Activity:
Say how many lines in the entries contain "would", giving only the number.

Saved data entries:
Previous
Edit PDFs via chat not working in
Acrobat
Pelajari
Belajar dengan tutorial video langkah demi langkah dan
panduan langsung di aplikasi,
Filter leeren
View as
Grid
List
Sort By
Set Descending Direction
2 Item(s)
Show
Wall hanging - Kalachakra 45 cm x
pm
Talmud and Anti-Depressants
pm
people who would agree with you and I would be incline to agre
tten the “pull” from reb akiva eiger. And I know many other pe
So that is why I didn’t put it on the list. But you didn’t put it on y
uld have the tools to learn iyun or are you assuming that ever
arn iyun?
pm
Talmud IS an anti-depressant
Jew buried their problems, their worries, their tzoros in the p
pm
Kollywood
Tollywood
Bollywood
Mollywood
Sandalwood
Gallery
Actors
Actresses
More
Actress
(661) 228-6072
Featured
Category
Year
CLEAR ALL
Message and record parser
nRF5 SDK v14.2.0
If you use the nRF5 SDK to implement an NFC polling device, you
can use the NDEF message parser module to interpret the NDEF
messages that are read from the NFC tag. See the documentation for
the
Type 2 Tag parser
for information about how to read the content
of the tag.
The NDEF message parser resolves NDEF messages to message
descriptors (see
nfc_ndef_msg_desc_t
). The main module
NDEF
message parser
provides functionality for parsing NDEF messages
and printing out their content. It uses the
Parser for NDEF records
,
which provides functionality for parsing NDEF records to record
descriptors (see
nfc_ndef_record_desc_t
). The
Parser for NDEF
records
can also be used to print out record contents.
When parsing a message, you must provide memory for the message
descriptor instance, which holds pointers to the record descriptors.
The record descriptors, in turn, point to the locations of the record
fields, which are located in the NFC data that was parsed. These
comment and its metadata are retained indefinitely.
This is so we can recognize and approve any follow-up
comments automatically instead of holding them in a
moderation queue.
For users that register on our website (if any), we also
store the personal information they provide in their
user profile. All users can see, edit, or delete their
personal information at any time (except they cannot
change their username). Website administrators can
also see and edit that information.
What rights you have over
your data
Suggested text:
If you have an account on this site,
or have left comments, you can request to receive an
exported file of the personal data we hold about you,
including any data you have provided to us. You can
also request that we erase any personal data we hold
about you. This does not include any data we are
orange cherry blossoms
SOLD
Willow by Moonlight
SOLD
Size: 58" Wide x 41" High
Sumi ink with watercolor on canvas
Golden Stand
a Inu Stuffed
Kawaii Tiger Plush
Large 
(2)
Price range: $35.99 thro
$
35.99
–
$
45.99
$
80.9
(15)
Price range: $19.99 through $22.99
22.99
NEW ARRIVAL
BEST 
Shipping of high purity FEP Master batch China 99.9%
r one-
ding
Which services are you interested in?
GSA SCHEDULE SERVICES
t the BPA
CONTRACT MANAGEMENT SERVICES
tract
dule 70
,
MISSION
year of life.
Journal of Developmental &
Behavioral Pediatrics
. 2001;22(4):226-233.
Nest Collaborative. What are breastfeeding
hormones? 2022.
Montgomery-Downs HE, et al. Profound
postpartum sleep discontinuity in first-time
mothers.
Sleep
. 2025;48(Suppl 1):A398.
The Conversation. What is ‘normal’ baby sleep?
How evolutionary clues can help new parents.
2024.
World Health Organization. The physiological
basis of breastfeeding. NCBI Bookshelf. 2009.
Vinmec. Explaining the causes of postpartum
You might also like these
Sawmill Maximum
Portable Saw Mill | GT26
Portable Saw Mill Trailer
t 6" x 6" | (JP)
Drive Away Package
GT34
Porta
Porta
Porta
...
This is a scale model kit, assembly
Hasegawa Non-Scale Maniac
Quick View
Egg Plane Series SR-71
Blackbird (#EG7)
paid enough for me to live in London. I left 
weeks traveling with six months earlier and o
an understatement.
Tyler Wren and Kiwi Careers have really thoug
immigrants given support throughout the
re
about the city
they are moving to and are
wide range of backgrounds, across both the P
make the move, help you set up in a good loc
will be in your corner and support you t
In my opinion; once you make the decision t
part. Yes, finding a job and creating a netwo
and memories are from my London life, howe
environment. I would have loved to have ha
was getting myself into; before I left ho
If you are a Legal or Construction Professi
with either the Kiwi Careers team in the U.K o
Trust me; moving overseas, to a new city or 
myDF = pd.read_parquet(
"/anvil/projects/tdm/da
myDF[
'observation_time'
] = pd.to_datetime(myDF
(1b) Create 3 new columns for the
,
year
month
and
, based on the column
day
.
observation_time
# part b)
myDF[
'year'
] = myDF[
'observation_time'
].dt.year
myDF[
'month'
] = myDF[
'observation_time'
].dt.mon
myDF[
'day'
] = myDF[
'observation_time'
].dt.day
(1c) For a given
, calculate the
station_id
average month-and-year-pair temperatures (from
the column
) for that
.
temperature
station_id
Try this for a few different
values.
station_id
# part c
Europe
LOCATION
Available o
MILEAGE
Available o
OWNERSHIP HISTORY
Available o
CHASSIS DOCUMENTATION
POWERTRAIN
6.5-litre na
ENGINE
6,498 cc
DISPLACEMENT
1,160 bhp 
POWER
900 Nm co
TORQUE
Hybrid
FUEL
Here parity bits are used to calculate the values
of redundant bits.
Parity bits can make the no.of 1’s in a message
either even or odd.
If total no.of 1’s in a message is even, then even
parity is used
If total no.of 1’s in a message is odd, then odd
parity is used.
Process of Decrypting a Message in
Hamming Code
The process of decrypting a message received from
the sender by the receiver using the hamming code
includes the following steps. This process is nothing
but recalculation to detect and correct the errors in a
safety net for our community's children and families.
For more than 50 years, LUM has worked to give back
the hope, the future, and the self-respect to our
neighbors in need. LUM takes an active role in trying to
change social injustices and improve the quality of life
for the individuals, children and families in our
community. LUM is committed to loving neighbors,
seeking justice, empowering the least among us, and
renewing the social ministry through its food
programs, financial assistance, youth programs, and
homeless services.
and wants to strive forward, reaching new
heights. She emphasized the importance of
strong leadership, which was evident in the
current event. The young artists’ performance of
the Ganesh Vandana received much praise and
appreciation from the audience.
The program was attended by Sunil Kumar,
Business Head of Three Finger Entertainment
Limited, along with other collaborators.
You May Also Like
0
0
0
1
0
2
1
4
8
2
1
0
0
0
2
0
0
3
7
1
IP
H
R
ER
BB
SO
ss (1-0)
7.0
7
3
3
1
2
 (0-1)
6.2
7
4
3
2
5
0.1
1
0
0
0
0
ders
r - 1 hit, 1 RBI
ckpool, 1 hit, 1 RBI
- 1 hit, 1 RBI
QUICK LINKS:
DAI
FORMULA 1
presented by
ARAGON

Solution for this exercise:
2